Optimally determining a link probability threshold #52

jstammers · 2024-08-03T10:53:35Z

jstammers
Aug 3, 2024

After training a FS model and scoring candidate pairs, there remains a manual task of determining a threshold above which pairs of records are assigned to the same cluster. It could be useful to have a method of learning an optimal threshold using labelled examples.

One such way to do this is to make use of ROC curve analysis as follows

from sklearn.metrics import roc_curve, auc, precision_recall_curve

known_data = ibis.memtable({"record_id" : ..., "record_true":.., ...})

blocked = block(known_data)
compared = compare(blocked)
scored = weights.score_compared(compared)
scored = scored.mutate(
    prob=_.odds / (1 + _.odds),
    match_true=ibis.or_(
        _.record_id_l == _.record_true_r, _.record_id_r == _.record_true_l
    ),
)
true_labels = scored.match_true.execute()
predicted_probs = scored.prob.execute()

fpr, tpr, thresholds = roc_curve(true_labels, predicted_probs)

# plot the ROC curve
plt.figure()
plt.plot(fpr, tpr, color='darkorange', lw=2, label='ROC curve')
plt.plot([0, 1], [0, 1], color='navy', lw=2, linestyle='--')
plt.xlim([0.0, 1.0])
plt.ylim([0.0, 1.05])
plt.xlabel('False Positive Rate')
plt.ylabel('True Positive Rate')
plt.title('Receiver Operating Characteristic')
plt.legend(loc='lower right')
plt.show()

roc_auc = auc(fpr, tpr)
print(f"Area Under the Curve (AUC): {roc_auc:.2f}")

Different methods existing for determining the optimal threshold, but perhaps the simplest is to find the threshold that maximises the difference between the True Positive Rate and False Positive Rate

optimal_idx = np.argmax(tpr - fpr)  # Index where TPR - FPR is maximized
optimal_threshold = thresholds[optimal_idx]
odds_threshold = optimal_threshold /  (1 - optimal_threshold) # invert p = o / (1 + o)

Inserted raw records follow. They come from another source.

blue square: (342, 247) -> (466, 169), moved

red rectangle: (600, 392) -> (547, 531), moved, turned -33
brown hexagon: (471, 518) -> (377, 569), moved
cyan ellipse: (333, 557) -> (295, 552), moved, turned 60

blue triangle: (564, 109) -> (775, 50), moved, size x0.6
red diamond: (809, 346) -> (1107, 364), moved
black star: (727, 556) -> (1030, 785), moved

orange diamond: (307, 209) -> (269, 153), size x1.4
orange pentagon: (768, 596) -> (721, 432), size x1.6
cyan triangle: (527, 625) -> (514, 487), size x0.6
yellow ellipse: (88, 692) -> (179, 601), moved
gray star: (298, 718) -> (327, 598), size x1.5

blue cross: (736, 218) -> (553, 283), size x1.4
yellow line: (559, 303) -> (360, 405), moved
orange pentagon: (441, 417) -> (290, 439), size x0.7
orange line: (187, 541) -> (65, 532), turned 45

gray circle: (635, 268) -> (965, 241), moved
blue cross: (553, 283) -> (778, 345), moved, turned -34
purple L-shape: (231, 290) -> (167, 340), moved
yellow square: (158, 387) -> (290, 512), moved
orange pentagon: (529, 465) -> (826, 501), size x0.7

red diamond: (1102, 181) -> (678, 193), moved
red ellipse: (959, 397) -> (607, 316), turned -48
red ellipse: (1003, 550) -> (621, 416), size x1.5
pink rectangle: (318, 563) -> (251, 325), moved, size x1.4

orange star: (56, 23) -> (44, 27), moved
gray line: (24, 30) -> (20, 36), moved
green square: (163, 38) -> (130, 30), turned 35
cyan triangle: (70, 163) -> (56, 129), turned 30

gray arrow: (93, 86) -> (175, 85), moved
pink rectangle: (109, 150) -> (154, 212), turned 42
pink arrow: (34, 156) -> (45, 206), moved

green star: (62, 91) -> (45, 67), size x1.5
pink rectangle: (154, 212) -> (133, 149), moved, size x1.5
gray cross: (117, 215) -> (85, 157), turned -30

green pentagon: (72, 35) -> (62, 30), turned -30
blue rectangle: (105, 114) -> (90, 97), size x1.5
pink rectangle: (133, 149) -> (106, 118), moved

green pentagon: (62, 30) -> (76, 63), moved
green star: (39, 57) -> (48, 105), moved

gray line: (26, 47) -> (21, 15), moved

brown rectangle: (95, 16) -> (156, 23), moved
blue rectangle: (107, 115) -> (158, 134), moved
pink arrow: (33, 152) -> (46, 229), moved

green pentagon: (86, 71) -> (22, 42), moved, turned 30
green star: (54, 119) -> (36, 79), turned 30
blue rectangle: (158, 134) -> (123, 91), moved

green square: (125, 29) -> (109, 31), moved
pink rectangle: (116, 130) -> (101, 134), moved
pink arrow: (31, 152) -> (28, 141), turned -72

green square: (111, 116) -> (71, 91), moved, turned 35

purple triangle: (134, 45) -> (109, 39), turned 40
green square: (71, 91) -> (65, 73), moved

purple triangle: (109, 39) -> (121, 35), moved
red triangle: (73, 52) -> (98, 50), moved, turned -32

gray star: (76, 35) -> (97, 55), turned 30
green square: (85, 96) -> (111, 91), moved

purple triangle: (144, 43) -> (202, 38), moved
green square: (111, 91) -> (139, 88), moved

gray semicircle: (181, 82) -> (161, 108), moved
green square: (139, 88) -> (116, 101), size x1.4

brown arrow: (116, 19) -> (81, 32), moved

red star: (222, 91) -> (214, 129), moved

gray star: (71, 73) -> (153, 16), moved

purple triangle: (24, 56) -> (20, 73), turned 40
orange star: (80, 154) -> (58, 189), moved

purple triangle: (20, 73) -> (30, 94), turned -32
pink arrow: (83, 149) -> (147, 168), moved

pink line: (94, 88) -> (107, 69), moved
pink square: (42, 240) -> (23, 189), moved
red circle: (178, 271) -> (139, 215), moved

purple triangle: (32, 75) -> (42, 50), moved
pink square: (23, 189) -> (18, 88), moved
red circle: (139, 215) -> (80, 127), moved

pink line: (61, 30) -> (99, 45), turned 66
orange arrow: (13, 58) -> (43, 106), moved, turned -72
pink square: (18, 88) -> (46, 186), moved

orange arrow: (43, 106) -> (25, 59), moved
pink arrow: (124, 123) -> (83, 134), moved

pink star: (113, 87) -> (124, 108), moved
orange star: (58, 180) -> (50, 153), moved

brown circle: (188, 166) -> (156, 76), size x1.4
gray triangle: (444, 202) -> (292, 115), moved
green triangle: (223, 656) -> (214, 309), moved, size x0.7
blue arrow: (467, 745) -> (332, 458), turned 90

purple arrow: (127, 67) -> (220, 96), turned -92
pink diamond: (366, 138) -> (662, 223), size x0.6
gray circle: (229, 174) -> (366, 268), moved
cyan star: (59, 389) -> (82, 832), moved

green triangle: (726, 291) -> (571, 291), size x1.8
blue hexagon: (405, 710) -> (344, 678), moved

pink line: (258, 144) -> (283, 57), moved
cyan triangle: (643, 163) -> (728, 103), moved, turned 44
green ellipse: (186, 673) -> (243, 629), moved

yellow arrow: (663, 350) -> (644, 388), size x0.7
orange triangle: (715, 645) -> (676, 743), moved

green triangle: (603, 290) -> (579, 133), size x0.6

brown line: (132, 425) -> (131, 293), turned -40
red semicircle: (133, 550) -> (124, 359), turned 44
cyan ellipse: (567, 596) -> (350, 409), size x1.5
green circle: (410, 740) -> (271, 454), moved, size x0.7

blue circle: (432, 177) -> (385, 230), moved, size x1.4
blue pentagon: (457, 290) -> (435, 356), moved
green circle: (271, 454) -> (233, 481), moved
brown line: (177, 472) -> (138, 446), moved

In the case of imbalanced datasets, which can be the case if many candidate pairs are blocked, the precision-recall curve may be more informative

precision, recall, pr_thresholds = precision_recall_curve(true_labels, predicted_probs)
plt.figure()
plt.plot(recall, precision, color='b', lw=2)
plt.xlabel('Recall')
plt.ylabel('Precision')
plt.title('Precision-Recall Curve')
plt.show()

So the optimal threshold could be determined from the F1-score - the harmonic mean of the precision and recall

f1_scores =  2 * (precision * recall) / (precision + recall)
optimal_idx = np.argmax(f1_scores)
optimal_threshold = pr_thresholds[optimal_idx]

NickCrews · 2024-08-06T17:54:46Z

NickCrews
Aug 6, 2024
Maintainer

Thanks @jstammers, this is definitely a step that everyone using the FS model is going to have to use. I don't have a lot of experience with it, since in my app that uses mismo, I switched from using FS to simple hardcoded rules for better explainability. But I want to support this experience better.

I assume you using FS, and using one of the above methods? What sort of labeled data do you have? One of big benefits of the FS model (at least in my eyes, there are other great properties as well) is that it can be trained in an unsupervised way using expectation maximization (relying on the assumption that "most record pairs should either strongly agree, or strongly disagree, but not many will have medium agreement"). This is what splink does. I would love to make it so that this threshold choosing step could also be unsupervised, so you never have to use labeled data in any step. Do you know of any methods for choosing a threshold in an unsupervised manner? Perhaps using a similar EM technique to let the machine determine which pairs are true- and false- matches?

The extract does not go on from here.